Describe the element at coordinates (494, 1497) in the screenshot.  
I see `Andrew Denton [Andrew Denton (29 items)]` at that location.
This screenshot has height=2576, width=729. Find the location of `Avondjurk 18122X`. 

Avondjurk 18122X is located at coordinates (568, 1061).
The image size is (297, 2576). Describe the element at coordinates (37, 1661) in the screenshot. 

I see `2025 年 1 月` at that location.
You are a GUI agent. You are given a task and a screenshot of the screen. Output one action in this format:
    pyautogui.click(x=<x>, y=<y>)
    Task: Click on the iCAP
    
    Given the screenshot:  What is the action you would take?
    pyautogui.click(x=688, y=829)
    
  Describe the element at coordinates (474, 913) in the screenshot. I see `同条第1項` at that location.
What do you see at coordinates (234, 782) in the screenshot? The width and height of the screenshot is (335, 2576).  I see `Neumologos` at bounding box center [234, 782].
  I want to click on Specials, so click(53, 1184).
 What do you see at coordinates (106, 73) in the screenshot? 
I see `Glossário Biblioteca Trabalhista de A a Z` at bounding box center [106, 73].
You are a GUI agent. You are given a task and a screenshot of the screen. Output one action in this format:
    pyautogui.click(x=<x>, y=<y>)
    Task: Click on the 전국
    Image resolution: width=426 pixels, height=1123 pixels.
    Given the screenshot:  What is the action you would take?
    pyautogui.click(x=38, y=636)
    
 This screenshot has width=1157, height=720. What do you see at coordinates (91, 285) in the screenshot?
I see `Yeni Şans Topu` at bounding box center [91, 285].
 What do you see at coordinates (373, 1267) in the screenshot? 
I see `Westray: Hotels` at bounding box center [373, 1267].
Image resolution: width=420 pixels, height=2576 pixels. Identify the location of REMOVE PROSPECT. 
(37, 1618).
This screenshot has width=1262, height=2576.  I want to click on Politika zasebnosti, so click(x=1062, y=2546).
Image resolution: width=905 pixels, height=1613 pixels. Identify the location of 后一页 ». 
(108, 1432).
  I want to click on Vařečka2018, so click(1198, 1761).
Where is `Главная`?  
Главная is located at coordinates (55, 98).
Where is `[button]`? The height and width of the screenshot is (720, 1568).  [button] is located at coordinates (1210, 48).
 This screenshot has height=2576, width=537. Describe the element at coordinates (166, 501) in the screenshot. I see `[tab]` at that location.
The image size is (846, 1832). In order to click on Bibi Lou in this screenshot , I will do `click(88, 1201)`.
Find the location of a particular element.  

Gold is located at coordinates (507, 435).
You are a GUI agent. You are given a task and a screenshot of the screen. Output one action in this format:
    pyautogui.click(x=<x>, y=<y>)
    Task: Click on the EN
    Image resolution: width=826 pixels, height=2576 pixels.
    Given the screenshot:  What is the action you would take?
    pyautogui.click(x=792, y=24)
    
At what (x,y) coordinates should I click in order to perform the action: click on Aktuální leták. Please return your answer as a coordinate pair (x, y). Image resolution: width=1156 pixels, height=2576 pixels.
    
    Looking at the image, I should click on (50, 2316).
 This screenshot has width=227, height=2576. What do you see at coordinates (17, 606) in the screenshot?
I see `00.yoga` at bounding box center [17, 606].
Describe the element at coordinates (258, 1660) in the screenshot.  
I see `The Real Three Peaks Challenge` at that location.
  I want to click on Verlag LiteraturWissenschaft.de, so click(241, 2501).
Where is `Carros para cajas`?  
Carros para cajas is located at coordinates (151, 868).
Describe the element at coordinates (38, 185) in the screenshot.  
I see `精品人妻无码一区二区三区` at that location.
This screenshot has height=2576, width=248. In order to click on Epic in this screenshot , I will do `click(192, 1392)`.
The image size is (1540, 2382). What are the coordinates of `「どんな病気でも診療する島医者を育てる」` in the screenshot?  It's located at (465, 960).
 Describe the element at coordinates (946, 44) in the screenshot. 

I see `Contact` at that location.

========================================

● **Activity**:
Lines in the records above that carry the word "will" are to be located and copied.

● **Exercise solution**:
The image size is (846, 1832). In order to click on Bibi Lou in this screenshot , I will do `click(88, 1201)`.
This screenshot has height=2576, width=248. In order to click on Epic in this screenshot , I will do `click(192, 1392)`.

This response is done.